Their research paper argues that the manufacturers (and later the legal regulators) have three incompatible problems to solve: the decisions made by the software have to be consistent, they need to avoid public outrage (after all, we can forgive a grieving human that made a mistake – but may be less so to a machine and its manufacturers), and how to solve these problems without putting off consumers.
There are many factors to consider, such as legal ramifications of driverless incidents and whether or not self-sacrifice is essential. Would you buy an SUV programmed to sacrifice you or a loved one in favour of a group of school children crossing before the green light? Will your vehicle advocate for your protection over a “greater good” principle, which will analyse the best way to reduce potential harms for all parties?
In the end, it will all be about how we feel about control. Lots of us will be in car accidents, but not many of us consider how we will react in one as a factor when we buy a car. Yes, we check safety features, but we don’t consider complex ethical dilemmas in a car dealership. Driverless cars and their lack of control force us to do this.
The researchers hope that these problems can be solved through consultations with psychologists and legal authorities, but this kind of wrangling could take decades to smooth out.
Experts weigh in on driverless car ethics
Dr. Matthew Beard from ethics.org.au has pondered the ethics and potential dilemmas of this technology. He posits that a whole range of difficult problems and potential solutions arise from the advance of driverless vehicles, but the most important ones to consider revolve around the tolerance of “ethical” programming that benefits many at the expense of the individual.
He asks us to consider: “Would you be comfortable getting in a driverless car knowing that in certain situations it might be programmed to choose a course of action that would kill you?”
Dr Beard digs down into those philosophical questions that are usually the purview of academics, but will ultimately spill into the community – which he argues is the best thing about the scenario.
“The best thing about the prospect of autonomous cars is that it is forcing us – as a community – to discuss topics that have long been limited to university philosophy classes: is there a difference between killing and letting die? What defines a morally good act – intentions or consequences? How do we determine moral responsibility?”
In philosophy, there are a number of valid arguments, just as there are in any complex area of life such as economics, community values, parenting, war or even relationships. The difference is, we will not only be driven by technology (literally), but by legislation, which can only be informed by argument, which is informed by academic and community views. It’s a complex trickle-up effect.
A whole new world
If we solve all these problems and driverless cars and automated driver technology become the norm, what will the world look like? There are many possibilities. Maybe, as we have tech that makes parking easier, we will have smaller parking spots. Perhaps councils will be able to squeeze more cars into limited space, and battling for a spot will decrease.

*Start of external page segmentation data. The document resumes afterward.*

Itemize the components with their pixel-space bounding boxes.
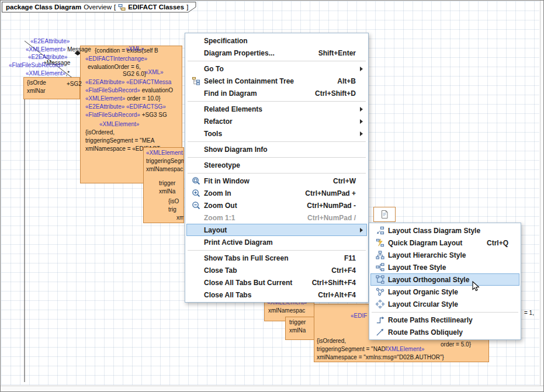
context-menu-item-zoom-in[interactable]: Zoom InCtrl+NumPad + [186, 187, 367, 199]
stereotype-label: «FlatFileSubRecord» [9, 62, 64, 68]
menu-separator [188, 173, 366, 174]
diagram-text-line: «XMLElement» Message [26, 46, 91, 53]
layout-submenu-item-layout-orthogonal-style[interactable]: Layout Orthogonal Style [370, 273, 519, 286]
menu-item-label: Fit in Window [203, 177, 250, 185]
context-menu-item-tools[interactable]: Tools [186, 127, 367, 140]
context-menu-item-go-to[interactable]: Go To [186, 63, 367, 75]
zoom-in-icon [189, 189, 203, 198]
small-diagram-element[interactable] [373, 207, 396, 222]
containment-tree-icon [189, 77, 203, 86]
context-menu-item-print-active-diagram[interactable]: Print Active Diagram [186, 236, 367, 248]
edge-label[interactable]: «XMLElement» Message [26, 46, 108, 53]
zoom-out-icon [189, 201, 203, 210]
horizontal-scrollbar-track[interactable] [1, 386, 543, 391]
layout-class-diagram-icon [373, 226, 387, 235]
document-icon [380, 210, 389, 219]
stereotype-label: «XMLElement» [26, 46, 65, 53]
diagram-text-line: «FlatFileSubRecord» evaluationO [85, 87, 173, 93]
layout-submenu-item-layout-class-diagram-style[interactable]: Layout Class Diagram Style [370, 224, 519, 237]
edge-label[interactable]: «XML» [145, 69, 168, 76]
edge-label[interactable]: «XMLElement»,* [26, 70, 96, 77]
diagram-text: trigger [289, 319, 306, 325]
diagram-text: triggeringSegment = "MEA [85, 137, 154, 144]
blank-icon [189, 213, 203, 223]
application-window: {isOrdexmlNar{condition = exists(self B«… [0, 0, 544, 392]
edge-label[interactable]: «XML» [126, 46, 149, 53]
diagram-text: order = 10.0} [125, 95, 160, 102]
layout-submenu-item-layout-circular-style[interactable]: Layout Circular Style [370, 298, 519, 310]
diagram-frame-header[interactable]: package Class Diagram Overview [ EDIFACT… [2, 2, 196, 13]
layout-submenu-item-layout-organic-style[interactable]: Layout Organic Style [370, 286, 519, 298]
edge-label[interactable]: +SG2 [67, 81, 90, 88]
context-menu-item-fit-in-window[interactable]: Fit in WindowCtrl+W [186, 175, 367, 187]
stereotype-label: «E2EAttribute» [85, 103, 124, 110]
menu-item-label: Stereotype [203, 161, 240, 169]
diagram-text: xmlNar [27, 88, 46, 94]
edge-label[interactable]: «FlatFileSubRecord» [9, 62, 80, 69]
menu-item-label: Zoom 1:1 [203, 214, 235, 222]
context-menu-item-close-tab[interactable]: Close TabCtrl+F4 [186, 264, 367, 276]
menu-item-label: Zoom In [203, 189, 231, 197]
menu-separator [188, 141, 366, 142]
edge-label[interactable]: = 1, [524, 310, 539, 317]
menu-separator [188, 157, 366, 158]
context-menu-item-refactor[interactable]: Refactor [186, 115, 367, 127]
context-menu-item-close-all-tabs[interactable]: Close All TabsCtrl+Alt+F4 [186, 289, 367, 301]
blank-icon [189, 254, 203, 263]
layout-submenu-item-quick-diagram-layout[interactable]: Quick Diagram LayoutCtrl+Q [370, 237, 519, 249]
diagram-text: {isOrde [27, 79, 46, 86]
menu-item-label: Select in Containment Tree [203, 77, 294, 85]
diagram-text-line: «FlatFileSubRecord» +SG3 SG [85, 112, 167, 118]
diagram-text-line: «E2EAttribute» «EDIFACTSG» [85, 103, 166, 110]
context-menu-item-show-diagram-info[interactable]: Show Diagram Info [186, 143, 367, 155]
diagram-text: evaluationOrder = 6, [88, 64, 141, 70]
edge-label[interactable]: «E2EAttribute» [30, 38, 101, 45]
menu-item-shortcut: Ctrl+Shift+F4 [298, 279, 356, 287]
vertical-scrollbar-track[interactable] [540, 1, 543, 386]
layout-submenu-item-route-paths-rectilinearly[interactable]: Route Paths Rectilinearly [370, 314, 519, 326]
menu-item-label: Specification [203, 37, 248, 45]
context-menu-item-select-in-containment-tree[interactable]: Select in Containment TreeAlt+B [186, 75, 367, 87]
diagram-text-line: {isOrde [27, 79, 46, 86]
diagram-text: SG2 6.0} [123, 71, 146, 77]
stereotype-label: «XML» [145, 69, 164, 75]
layout-submenu-item-route-paths-obliquely[interactable]: Route Paths Obliquely [370, 326, 519, 338]
context-menu-item-layout[interactable]: Layout [186, 224, 367, 236]
layout-tree-icon [373, 263, 387, 272]
menu-item-shortcut: Ctrl+Q [473, 239, 508, 247]
diagram-text: {isOrdered, [317, 338, 346, 344]
diagram-text-line: «XML» [126, 46, 144, 52]
diagram-text-line: trigger [159, 180, 175, 186]
menu-item-label: Tools [203, 130, 222, 138]
blank-icon [189, 89, 203, 98]
diagram-text: +SG3 SG [140, 112, 167, 118]
blank-icon [189, 238, 203, 247]
layout-submenu-item-layout-tree-style[interactable]: Layout Tree Style [370, 261, 519, 273]
context-menu-item-find-in-diagram[interactable]: Find in DiagramCtrl+Shift+D [186, 87, 367, 99]
edge-label[interactable]: order = 5.0} [441, 341, 481, 348]
blank-icon [189, 161, 203, 170]
context-menu-item-related-elements[interactable]: Related Elements [186, 103, 367, 115]
class-box[interactable]: triggerxmlNa [285, 317, 314, 340]
diagram-text-line: xm [176, 214, 184, 221]
blank-icon [189, 278, 203, 287]
menu-separator [188, 250, 366, 251]
context-menu-item-specification[interactable]: Specification [186, 34, 367, 47]
menu-item-label: Layout [203, 226, 227, 234]
class-box[interactable]: «XMLElement»triggeringSegmenxmlNamespact… [143, 147, 184, 223]
diagram-text-line: «FlatFileSubRecord» [9, 62, 64, 68]
diagram-text-line: «EDIF [351, 313, 367, 319]
menu-item-shortcut: Ctrl+Shift+D [301, 89, 356, 98]
menu-item-label: Related Elements [203, 105, 262, 113]
context-menu-item-close-all-tabs-but-current[interactable]: Close All Tabs But CurrentCtrl+Shift+F4 [186, 276, 367, 289]
diagram-text: order = 5.0} [441, 341, 471, 348]
context-menu-item-show-tabs-in-full-screen[interactable]: Show Tabs in Full ScreenF11 [186, 252, 367, 264]
menu-item-label: Layout Circular Style [387, 300, 458, 308]
layout-submenu-item-layout-hierarchic-style[interactable]: Layout Hierarchic Style [370, 249, 519, 261]
stereotype-label: «FlatFileSubRecord» [85, 112, 140, 118]
context-menu-item-zoom-out[interactable]: Zoom OutCtrl+NumPad - [186, 199, 367, 211]
diagram-text: trigger [159, 180, 175, 186]
context-menu-item-zoom-1-1[interactable]: Zoom 1:1Ctrl+NumPad / [186, 211, 367, 224]
context-menu-item-stereotype[interactable]: Stereotype [186, 159, 367, 171]
context-menu-item-diagram-properties[interactable]: Diagram Properties...Shift+Enter [186, 47, 367, 59]
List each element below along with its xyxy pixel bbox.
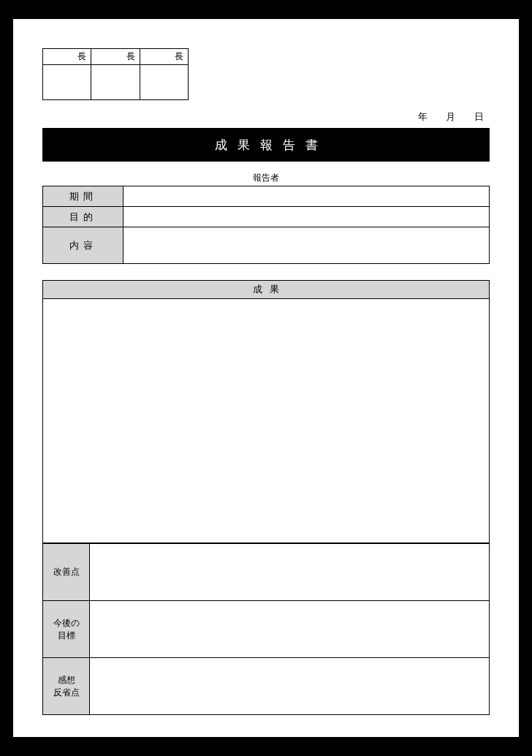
field-period[interactable]	[123, 186, 490, 207]
date-day-label: 日	[474, 111, 485, 122]
page: 長 長 長 年 月 日 成果報告書 報告者 期間	[13, 19, 519, 737]
label-purpose: 目的	[43, 207, 123, 227]
label-future-l2: 目標	[58, 630, 75, 640]
label-period: 期間	[43, 186, 123, 207]
label-future-goals: 今後の 目標	[43, 601, 90, 658]
date-line: 年 月 日	[42, 110, 485, 124]
field-future-goals[interactable]	[90, 601, 490, 658]
field-purpose[interactable]	[123, 207, 490, 227]
label-improve: 改善点	[43, 544, 90, 601]
outer-frame: 長 長 長 年 月 日 成果報告書 報告者 期間	[0, 0, 532, 756]
info-table: 期間 目的 内容	[42, 186, 490, 264]
label-future-l1: 今後の	[53, 618, 80, 628]
field-content[interactable]	[123, 227, 490, 264]
result-rows: 改善点 今後の 目標 感想 反省点	[42, 543, 490, 715]
field-thoughts[interactable]	[90, 658, 490, 715]
stamp-box-2[interactable]	[91, 65, 140, 100]
date-year-label: 年	[418, 111, 429, 122]
result-header: 成果	[42, 280, 490, 299]
stamp-header-1: 長	[43, 49, 91, 65]
label-thoughts: 感想 反省点	[43, 658, 90, 715]
stamp-box-1[interactable]	[43, 65, 91, 100]
reporter-label: 報告者	[42, 172, 490, 184]
stamp-box-3[interactable]	[140, 65, 188, 100]
label-thoughts-l1: 感想	[58, 675, 75, 685]
label-content: 内容	[43, 227, 123, 264]
result-section: 成果 改善点 今後の 目標 感想 反省点	[42, 280, 490, 715]
approval-stamp-table: 長 長 長	[42, 48, 189, 100]
stamp-header-2: 長	[91, 49, 140, 65]
label-thoughts-l2: 反省点	[53, 687, 80, 698]
date-month-label: 月	[446, 111, 457, 122]
document-title: 成果報告書	[42, 128, 490, 162]
stamp-header-3: 長	[140, 49, 188, 65]
field-improve[interactable]	[90, 544, 490, 601]
result-body[interactable]	[42, 299, 490, 543]
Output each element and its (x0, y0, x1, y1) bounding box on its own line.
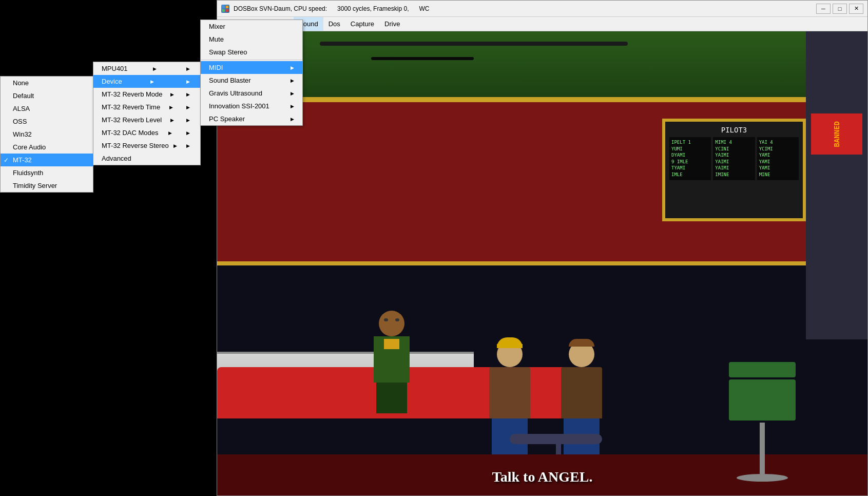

If cars are really able to effectively communicate with each other and humans are no longer the ones trusted to give way correctly, road signs and traffic lights might disappear from our roads. Imagine the night lit up only by street lights in one colour for as far as the eye can see. Will speeding tickets be something that our grandchildren never receive? Will they be dropped off at school by a machine? And speaking of the next generation, when will driving tests and getting your license cease to be a rite of passage?
This all leaves us with a final conundrum: is the money we pour into new car technology also working on ways to ensure that our roads can handle increasing demands? And how will these cars impact the environment? If cars can drive themselves, will a car-sharing service drop us at the office before collecting another passenger for personal chauffeuring? It all remains to be seen.